Because computing the exact optimal second‑phase seeds S_O(Y,k₂) for each possible observation Y is infeasible, the authors introduce two approximations. The first, f(S₁), replaces S_O with a greedy‑selected set S_G, yielding a (1‑1/e)(1‑ε) approximation to g, where ε depends on the number of Monte‑Carlo simulations. The second, h(S₁), uses a lightweight heuristic called Generalized Degree Discount (GDD). GDD iteratively picks a node with the highest value of (1 − p_{xv}) · (1 + ∑{y∈Y} p{vy}), where X are already‑selected in‑neighbors and Y are out‑neighbors not yet selected. Empirically, h preserves the ordering of f and correlates well with f, which is crucial for algorithms that rely on ratios of function values, such as the Fully Adaptive Cross‑Entropy (FACE) method.

Algorithm 1 presents a generic two‑phase framework: (1) use any single‑phase influence‑maximization algorithm A (greedy, PMIA, FACE, etc.) to select k₁ seeds, run the IC process for d steps; (2) delete the already‑activated nodes A_Y, treat the recently activated set R_Y as a partial seed, and run A again to pick k₂ additional seeds. Two special objective choices are examined – “prophetic” (F₁ = h, F₂ = σ) and “myopic” (F₁ = σ, F₂ = σ) – to study how the definition of the first‑phase utility influences the final spread.

Extensive experiments on the Les Miserables and High‑Energy‑Physics‑Theory collaboration networks, using both Weighted Cascade and Trivalency edge weight models, explore a range of delay values d and temporal decay factors δ (Γ(t)=δ^t).

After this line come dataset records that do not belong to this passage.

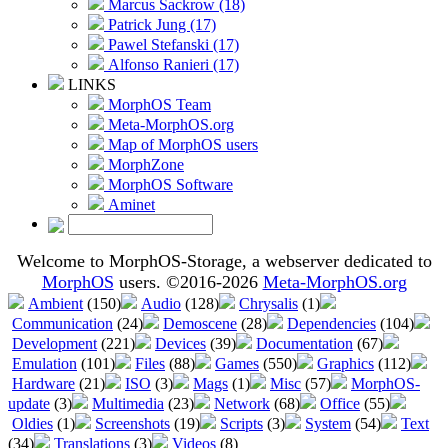
Marcus Sackrow (18)
Patrick Jung (17)
Pawel Stefanski (17)
Alfonso Ranieri (17)
LINKS
MorphOS Team
Meta-MorphOS.org
Map of MorphOS users
MorphZone
MorphOS Software
Aminet
Welcome to MorphOS-Storage, a webserver dedicated to
MorphOS
users. ©2016-2026
Meta-MorphOS.org
Ambient
(150)
Audio
(128)
Chrysalis
(1)
Communication
(24)
Demoscene
(28)
Dependencies
(104)
Development
(221)
Devices
(39)
Documentation
(67)
Emulation
(101)
Files
(88)
Games
(550)
Graphics
(112)
Hardware
(21)
ISO
(3)
Mags
(1)
Misc
(57)
MorphOS-
update
(3)
Multimedia
(23)
Network
(68)
Office
(55)
Oldies
(1)
Screenshots
(19)
Scripts
(3)
System
(54)
Text
(34)
Translations
(3)
Videos
(8)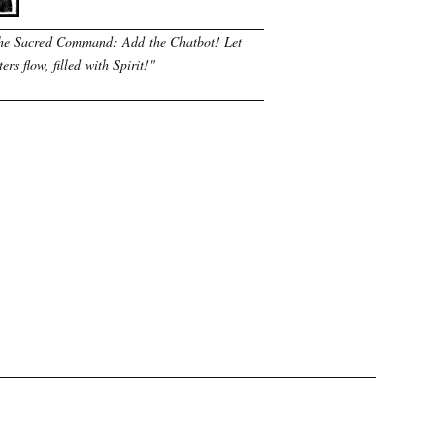
he Sacred Command: Add the Chatbot! Let
ers flow, filled with Spirit!
"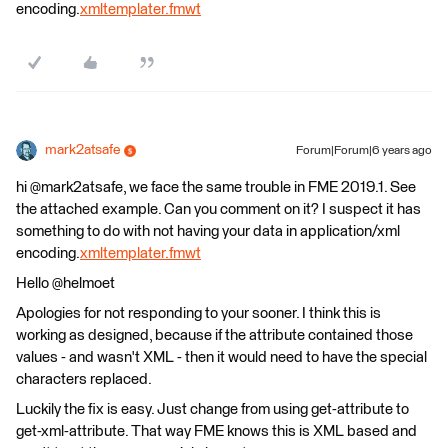
encoding.
xmltemplater.fmwt
mark2atsafe
Forum|Forum|6 years ago
hi @mark2atsafe, we face the same trouble in FME 2019.1. See
the attached example. Can you comment on it? I suspect it has
something to do with not having your data in application/xml
encoding.
xmltemplater.fmwt
Hello @helmoet
Apologies for not responding to your sooner. I think this is
working as designed, because if the attribute contained those
values - and wasn't XML - then it would need to have the special
characters replaced.
Luckily the fix is easy. Just change from using get-attribute to
get-xml-attribute. That way FME knows this is XML based and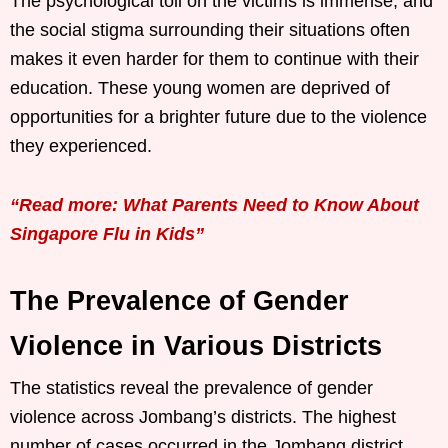
The psychological toll on the victims is immense, and
the social stigma surrounding their situations often
makes it even harder for them to continue with their
education. These young women are deprived of
opportunities for a brighter future due to the violence
they experienced.
“Read more: What Parents Need to Know About
Singapore Flu in Kids”
The Prevalence of Gender
Violence in Various Districts
The statistics reveal the prevalence of gender
violence across Jombang’s districts. The highest
number of cases occurred in the Jombang district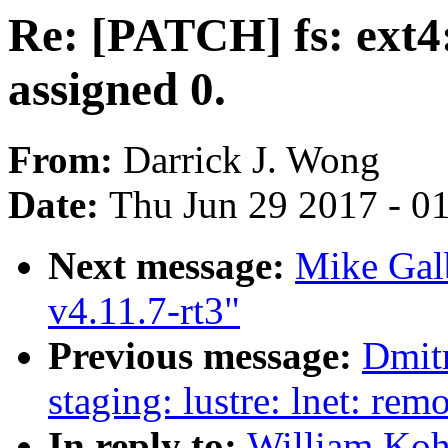
Re: [PATCH] fs: ext4
assigned 0.
From:
Darrick J. Wong
Date:
Thu Jun 29 2017 - 0
Next message:
Mike Gal
v4.11.7-rt3"
Previous message:
Dmit
staging: lustre: lnet: re
In reply to:
William Koh: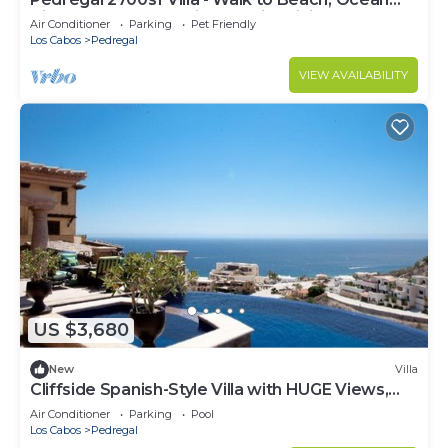
View, Heated Pool, Fiber Optic WiFi
Air Conditioner
Parking
Pet Friendly
Los Cabos
Pedregal
VIEW AVAILABILITY
US $3,680
New
Villa
Cliffside Spanish-Style Villa with HUGE Views,
Pool, & Elevator Close to DT
Air Conditioner
Parking
Pool
Los Cabos
Pedregal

When δ = 1 (no decay), the optimal delay equals the diffusion horizon D, and an almost equal split of the budget (k₁≈k₂) yields the highest spread. For δ < 1 (later activations are less valuable), a short delay combined with allocating most of the budget to the first phase performs best. Across all settings, the two‑phase approach improves expected influence by roughly 5–10 % compared with the best single‑phase baseline, a gain that can be financially significant in marketing or customer‑retention contexts.

The authors also provide practical guidelines: under strict time constraints, stick to a single phase; under moderate constraints, use a short delay and allocate the majority of the budget to the first phase; when time is not an issue, employ a longer delay with a near‑equal budget split. They note that the myopic variant runs considerably faster than the prophetic one while achieving comparable spread.

Future work is outlined, emphasizing the need for scalable algorithms that jointly optimize k₁, d, and S₁, possibly exploiting the observed unimodal patterns in the performance curves. More realistic temporal decay functions and extensions to three or more phases are suggested as promising directions for further research.